The conclusion I draw is that some people were reading the question as I did as being about justification, while many others were seeing it as merely about salvation. What it makes clear is that a large group of evangelicals gave the wrong answer based on what they thought the question was asking. Unfortunately, it’s impossible to know based on these results how many people are actually “pseudo-Protestants” and how many are (like me) merely prone to reading too much into survey questions.
The Story: A new survey claims that on two key doctrines, the majority of U.S. Protestants hold views that are more in line with the Roman Catholic Church than with the historical position of the Reformation. But is that true, or were respondents merely confused? [Note: This article has been significantly updated after several people pointed out that the questions asked by Pew Research Center do not really clarify the differences between Catholics and Protestants in the way in which I first understood their survey.]

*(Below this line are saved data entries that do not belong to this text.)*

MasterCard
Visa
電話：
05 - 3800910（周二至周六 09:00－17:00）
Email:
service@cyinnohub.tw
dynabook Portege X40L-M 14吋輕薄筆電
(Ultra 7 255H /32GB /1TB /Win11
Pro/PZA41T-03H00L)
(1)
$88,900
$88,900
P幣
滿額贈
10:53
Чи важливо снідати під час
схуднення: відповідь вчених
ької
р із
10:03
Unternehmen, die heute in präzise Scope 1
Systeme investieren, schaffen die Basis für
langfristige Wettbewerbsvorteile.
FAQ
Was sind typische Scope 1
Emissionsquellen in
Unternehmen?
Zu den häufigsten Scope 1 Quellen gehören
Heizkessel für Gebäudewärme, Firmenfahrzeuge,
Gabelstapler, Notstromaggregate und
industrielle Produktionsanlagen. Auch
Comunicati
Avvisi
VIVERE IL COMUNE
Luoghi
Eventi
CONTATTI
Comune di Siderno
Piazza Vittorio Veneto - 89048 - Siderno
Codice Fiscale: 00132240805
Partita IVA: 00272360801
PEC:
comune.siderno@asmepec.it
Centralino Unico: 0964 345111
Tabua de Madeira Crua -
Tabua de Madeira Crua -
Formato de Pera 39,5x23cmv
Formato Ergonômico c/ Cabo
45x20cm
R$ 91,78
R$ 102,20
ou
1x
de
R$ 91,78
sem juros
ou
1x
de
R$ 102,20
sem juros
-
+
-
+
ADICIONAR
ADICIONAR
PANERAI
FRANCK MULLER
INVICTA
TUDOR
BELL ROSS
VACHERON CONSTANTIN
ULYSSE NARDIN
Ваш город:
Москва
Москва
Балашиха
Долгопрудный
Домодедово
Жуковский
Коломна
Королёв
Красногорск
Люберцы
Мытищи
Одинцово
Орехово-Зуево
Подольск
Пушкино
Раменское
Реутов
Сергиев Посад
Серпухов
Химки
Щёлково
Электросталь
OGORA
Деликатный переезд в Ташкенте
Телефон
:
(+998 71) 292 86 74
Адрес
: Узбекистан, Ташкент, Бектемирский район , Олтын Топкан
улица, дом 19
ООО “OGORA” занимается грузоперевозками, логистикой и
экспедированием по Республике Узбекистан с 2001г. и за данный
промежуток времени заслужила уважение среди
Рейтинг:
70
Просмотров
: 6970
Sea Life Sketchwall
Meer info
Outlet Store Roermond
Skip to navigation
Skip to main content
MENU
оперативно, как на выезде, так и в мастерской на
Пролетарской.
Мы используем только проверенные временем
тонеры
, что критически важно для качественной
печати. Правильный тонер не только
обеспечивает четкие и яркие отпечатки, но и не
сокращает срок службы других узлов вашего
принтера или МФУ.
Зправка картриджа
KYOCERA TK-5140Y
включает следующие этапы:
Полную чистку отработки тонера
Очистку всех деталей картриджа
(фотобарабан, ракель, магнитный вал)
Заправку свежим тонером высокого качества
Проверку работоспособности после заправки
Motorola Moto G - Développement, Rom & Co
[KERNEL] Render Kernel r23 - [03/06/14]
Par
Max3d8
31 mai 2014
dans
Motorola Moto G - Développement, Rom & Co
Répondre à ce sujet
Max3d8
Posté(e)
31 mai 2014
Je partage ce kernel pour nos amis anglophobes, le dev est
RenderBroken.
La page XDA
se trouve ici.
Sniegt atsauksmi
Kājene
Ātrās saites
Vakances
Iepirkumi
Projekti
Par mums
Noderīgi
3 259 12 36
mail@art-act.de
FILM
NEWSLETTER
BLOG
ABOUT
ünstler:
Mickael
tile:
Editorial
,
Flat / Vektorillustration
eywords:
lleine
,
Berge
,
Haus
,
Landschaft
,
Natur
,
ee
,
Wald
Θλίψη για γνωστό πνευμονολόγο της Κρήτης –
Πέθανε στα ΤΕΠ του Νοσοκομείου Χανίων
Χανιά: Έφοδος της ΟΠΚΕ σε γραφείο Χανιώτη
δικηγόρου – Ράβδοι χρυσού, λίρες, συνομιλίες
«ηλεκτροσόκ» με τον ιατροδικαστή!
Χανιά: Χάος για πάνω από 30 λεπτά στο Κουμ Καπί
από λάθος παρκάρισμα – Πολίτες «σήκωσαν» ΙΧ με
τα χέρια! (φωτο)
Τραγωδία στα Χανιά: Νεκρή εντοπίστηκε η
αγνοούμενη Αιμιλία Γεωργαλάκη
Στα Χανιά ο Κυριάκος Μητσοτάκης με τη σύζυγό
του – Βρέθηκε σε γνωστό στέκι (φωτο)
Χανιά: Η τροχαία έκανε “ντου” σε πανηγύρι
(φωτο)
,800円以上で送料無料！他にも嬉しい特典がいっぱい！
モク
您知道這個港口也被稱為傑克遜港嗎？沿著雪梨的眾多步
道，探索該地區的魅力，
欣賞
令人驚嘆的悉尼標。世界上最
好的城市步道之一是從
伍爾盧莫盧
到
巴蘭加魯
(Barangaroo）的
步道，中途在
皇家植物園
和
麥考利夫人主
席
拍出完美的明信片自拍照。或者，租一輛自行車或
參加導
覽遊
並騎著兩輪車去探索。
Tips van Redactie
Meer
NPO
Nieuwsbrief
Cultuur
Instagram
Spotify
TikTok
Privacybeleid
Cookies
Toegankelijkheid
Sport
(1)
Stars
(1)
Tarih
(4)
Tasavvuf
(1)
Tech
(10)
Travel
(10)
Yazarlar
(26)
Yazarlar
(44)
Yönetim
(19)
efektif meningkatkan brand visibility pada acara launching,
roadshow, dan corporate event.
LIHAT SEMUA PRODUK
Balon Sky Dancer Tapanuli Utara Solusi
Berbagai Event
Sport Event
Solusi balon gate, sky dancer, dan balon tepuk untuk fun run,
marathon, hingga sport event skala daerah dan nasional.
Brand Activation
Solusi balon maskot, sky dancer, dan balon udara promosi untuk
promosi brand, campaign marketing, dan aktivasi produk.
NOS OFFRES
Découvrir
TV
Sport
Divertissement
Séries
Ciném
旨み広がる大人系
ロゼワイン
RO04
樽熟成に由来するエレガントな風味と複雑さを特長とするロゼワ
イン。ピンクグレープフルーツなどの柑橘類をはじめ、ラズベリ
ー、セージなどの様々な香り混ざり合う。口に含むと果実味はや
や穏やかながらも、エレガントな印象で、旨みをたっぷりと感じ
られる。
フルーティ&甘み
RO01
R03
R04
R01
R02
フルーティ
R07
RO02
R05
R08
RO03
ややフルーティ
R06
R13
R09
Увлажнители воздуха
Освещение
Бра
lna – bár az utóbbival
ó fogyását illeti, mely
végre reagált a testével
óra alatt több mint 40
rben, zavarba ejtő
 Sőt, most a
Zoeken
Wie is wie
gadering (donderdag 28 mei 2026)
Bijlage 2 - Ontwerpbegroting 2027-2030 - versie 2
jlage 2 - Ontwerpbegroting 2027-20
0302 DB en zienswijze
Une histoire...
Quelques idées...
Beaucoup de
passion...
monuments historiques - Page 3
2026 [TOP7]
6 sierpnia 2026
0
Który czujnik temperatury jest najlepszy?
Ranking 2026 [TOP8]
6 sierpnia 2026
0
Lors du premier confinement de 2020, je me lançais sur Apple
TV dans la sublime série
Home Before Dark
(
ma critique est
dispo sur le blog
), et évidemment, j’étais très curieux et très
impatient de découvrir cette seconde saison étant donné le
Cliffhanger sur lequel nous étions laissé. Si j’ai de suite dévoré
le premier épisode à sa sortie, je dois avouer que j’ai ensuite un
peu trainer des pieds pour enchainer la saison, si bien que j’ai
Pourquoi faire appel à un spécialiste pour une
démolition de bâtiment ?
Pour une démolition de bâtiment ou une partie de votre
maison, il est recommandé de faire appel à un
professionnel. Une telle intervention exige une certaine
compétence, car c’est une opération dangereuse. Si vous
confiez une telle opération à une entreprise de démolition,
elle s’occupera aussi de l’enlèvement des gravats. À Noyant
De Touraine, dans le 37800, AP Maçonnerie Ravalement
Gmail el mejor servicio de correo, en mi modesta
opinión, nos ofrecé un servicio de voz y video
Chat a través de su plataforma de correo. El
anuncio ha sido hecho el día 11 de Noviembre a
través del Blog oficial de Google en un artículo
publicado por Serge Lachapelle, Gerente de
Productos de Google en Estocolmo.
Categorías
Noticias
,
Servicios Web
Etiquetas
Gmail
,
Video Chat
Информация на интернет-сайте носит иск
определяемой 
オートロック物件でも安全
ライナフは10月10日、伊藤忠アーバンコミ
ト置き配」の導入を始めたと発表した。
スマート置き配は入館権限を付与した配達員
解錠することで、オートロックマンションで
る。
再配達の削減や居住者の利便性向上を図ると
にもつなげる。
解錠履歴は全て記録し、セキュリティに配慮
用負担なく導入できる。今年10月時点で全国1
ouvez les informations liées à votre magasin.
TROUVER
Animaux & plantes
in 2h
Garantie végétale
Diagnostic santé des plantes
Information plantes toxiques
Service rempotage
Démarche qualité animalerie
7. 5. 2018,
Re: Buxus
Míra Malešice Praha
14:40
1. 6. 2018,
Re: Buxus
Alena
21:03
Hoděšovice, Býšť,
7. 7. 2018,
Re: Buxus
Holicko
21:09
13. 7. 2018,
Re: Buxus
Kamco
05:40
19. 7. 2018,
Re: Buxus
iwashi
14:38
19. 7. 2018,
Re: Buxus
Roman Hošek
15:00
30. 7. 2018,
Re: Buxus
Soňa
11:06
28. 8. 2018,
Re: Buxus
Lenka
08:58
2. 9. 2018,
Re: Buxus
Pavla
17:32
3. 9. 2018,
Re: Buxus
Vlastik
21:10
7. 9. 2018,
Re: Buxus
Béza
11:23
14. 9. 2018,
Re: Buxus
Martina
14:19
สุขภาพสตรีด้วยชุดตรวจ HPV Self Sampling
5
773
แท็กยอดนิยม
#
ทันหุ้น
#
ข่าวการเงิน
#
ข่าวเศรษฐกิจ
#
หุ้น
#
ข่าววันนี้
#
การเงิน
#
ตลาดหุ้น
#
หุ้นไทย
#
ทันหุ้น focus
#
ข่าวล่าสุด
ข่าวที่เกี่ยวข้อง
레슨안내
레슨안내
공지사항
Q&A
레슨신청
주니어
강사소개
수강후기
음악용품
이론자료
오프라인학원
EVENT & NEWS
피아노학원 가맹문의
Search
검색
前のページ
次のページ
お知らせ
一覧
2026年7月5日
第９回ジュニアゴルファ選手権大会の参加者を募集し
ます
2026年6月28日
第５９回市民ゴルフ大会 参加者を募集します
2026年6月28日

The Background: According to a new survey by the Pew Research Center, 46 percent of U.S. Protestants agree that faith alone is needed to get into heaven while 52 percent say both good deeds and faith are needed to get into heaven. Originally, I had read that statement to mean that faith alone was needed for justification since that is the what seperates Catholics from Protestants, which was the point of Pew’s survey. Pew specifically identifies this as the sola fide (faith alone) position, which is indeed what Protestants believe about justification. However, as one theologian has pointed out to me, “We are justified by faith alone, with no works whatsoever as the necessary instrument. But we do not ‘get into heaven’ without the confirmation of that faith through good deeds, as many texts in the New Testament affirm, and which Protestants have historically believed.” (I agree with this point wholeheartedly, of course.)
Pew also attempted to gauge American’s position on sola scriptura—the traditional Protestant belief that the Bible is ultimately the sole source of religious authority for Christians. Only 46 percent of American Protestants say the Bible is the sole source of religious authority for Christians while 52 percent say that in addition to the Bible, Christians need guidance from church teachings and traditions.
Fully two-thirds of white evangelicals agree that faith alone is the key to getting into heaven, and nearly six in ten say the Bible is the only source to which Christians should look for religious guidance. Among white evangelicals, only 44 percent express both convictions—37 percent believe one but not the other, while 19 percent do not embrace either position.
(There is other data presented in this intriguing survey that is worthy of note. My TGC colleague Sarah Eekhoff Zylstra has a more in-depth examination of the survey’s findings in her article for Christianity Today.)
Why It Matters: In his letter to the Galatians the apostle Paul says, “We ourselves are Jews by birth and not Gentile sinners; yet we know that a person is not justified by works of the law but through faith in Jesus Christ, so we also have believed in Christ Jesus, in order to be justified by faith in Christ and not by works of the law, because by works of the law no one will be justified” (Gal. 2:15-16).
The belief we are justified (accounted as right before God) by faith and nothing else is the cornerstone of the Protestant Reformation. This doctrine, which we refer to as sola fide (by faith alone), is the key point of separation between Roman Catholic and Protestant theology. I agree with R.C. Sproul, who says:
The issue that divided the Roman Catholics from the Protestant Reformers was not a secondary or tertiary doctrine. The dispute focused on the essence of the gospel. Some have argued that sola fide(faith alone) is central to the Christian faith but not essential. I contend, however, that it is essential to the gospel in that, without sola fide, we do not have the gospel. And without the gospel, we have no salvation.
Because it is such an essential doctrine, to deny the truth of sola fide is to reject a cornerstone of the gospel and the only foundation for calling oneself a “Protestant.” But does this survey really find that Protestants reject sola fide, or merely that they were confused by what was being asked?